The most integral and supportive relationships are often the most unassuming. Ecologist, Sara Wickham, studies the often overlooked but incredibly crucial role of sea wrack, or dead, washed-ashore seaweed, on Pacific Northwest food webs. Seemingly humble, sea wrack provides nutrient subsidies to terrestrial ecosystems that could change the way we think about island ecology. Only with the knowledge of these complex, deeply dependant, and perpetually fluctuating ecosystems can we begin to understand the fragility and connectivity of their symbiotic relationship.

Sara Wickham is a student at UVIC and is conducting this research through the Hakai Institute.
Interview and text: Brynn Catherine McNab

FCLTY: So I looked up your research station and must say it is ridiculously remote and incredibly beautiful. Can you tell us about your research and the 100 Islands Project?

My research takes place on the central coast of British Columbia, Canada in and around an area called the Hakai Lúxvbálís Conservancy—its sexy name being, the “Great Bear Rainforest”. This beautiful territory is a remote, exposed, boat-access only region. My team and I spend our summers based out of a research station on Calvert Island from which we take 12-14 day camping trips to nearby island archipelagos to conduct biodiversity surveys.

The broad goal of the project is to investigate how Island Biogeography (IB) theory is affected by ecosystem subsidies. To do this we are surveying 100 islands (hence the project’s name) for terrestrial plants, invertebrates, songbirds, mammals, and sea wrack.

FCLTY: That sounds like a great way to spend the summer. Can you tell us more about ecosystem subsidies and the role of sea wrack in nutrient transfer?

Ecosystem subsidies refers to the transfer of organisms or nutrients across environmental boundaries, to the advantage of a resident population or populations. On the central coast of British Columbia, the terrestrial environment has the potential to be heavily subsidized by marine nutrients. Nitrogen rich bird guano, spawning salmon, intertidal invertebrates, and herring eggs are all deposited and/or consumed by terrestrial animals. However, these sources of marine nutrients can be highly seasonal events and occur in very localized areas.

A more consistently available source, both seasonally and spatially, are dead seaweeds (aka sea wrack) that have washed up on shorelines.

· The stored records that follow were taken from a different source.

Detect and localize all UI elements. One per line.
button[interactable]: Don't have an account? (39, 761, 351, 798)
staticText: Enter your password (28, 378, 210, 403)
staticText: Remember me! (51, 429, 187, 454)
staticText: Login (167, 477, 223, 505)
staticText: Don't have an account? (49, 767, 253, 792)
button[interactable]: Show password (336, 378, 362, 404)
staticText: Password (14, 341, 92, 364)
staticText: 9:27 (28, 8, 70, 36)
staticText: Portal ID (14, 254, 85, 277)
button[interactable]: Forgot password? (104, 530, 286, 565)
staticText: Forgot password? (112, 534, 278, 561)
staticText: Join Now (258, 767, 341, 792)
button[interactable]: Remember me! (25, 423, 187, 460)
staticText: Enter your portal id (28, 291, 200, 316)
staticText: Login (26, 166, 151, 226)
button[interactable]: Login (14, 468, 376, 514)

Sea wrack is an overlooked but hugely important component of BC’s terrestrial food webs. It is the main food and habitat food resource for amphipods, wrack flies, and coleopteran beetles, which in turn are eaten by birds, mice, shrews, minks, black bears, wolves and many more.

One of the more famous ecosystem subsidies in the Pacific Northwest is the migration of salmon from the ocean to their freshwater natal streams. The salmon carcasses (which are chalk full of marine-derived Nitrogen) fertilize terrestrial plants and feed a vast amount of terrestrial mammals, birds, and invertebrates. However, salmon spawn and die in freshwater streams—not many of which exist on the small islands we study. Sea wrack, on the other hand, is found consistently throughout the 100 Islands study region. They only differ in species composition depending on where you are and what time of year it is.

FCTLY: I never realized dead sea weed was such an integral component of nutrient transfer between ecosystems. What’s your favourite aspect of your research focus?

Overall I feel passionate about my research because I believe it exemplifies the pervasiveness of interconnectivity between ecosystems. The reality is that the health of the terrestrial environment is entirely dependent on the health of the marine environment, and vice versa.

Using something as banal as rotting seaweeds to highlight this dependency seems to me like a fantastic way to reiterate the narrative of ecosystem connectivity.

FCLTY: I really enjoy how the relationships of this inter-ecosystem narrative are unexpected but incredibly rich. What about in reverse? How do the terrestrial environments benefit the oceans?

One instance that’s particularly relevant up here is rivers, creeks, and streams flushing organic matter and cycling carbon into the ocean. The nutrients in this organic matter feed microbes and zooplankton. These organisms are the basis of the marine food web and are responsible for nourishing everything from clams, barnacles, and crabs to massive baleen whales.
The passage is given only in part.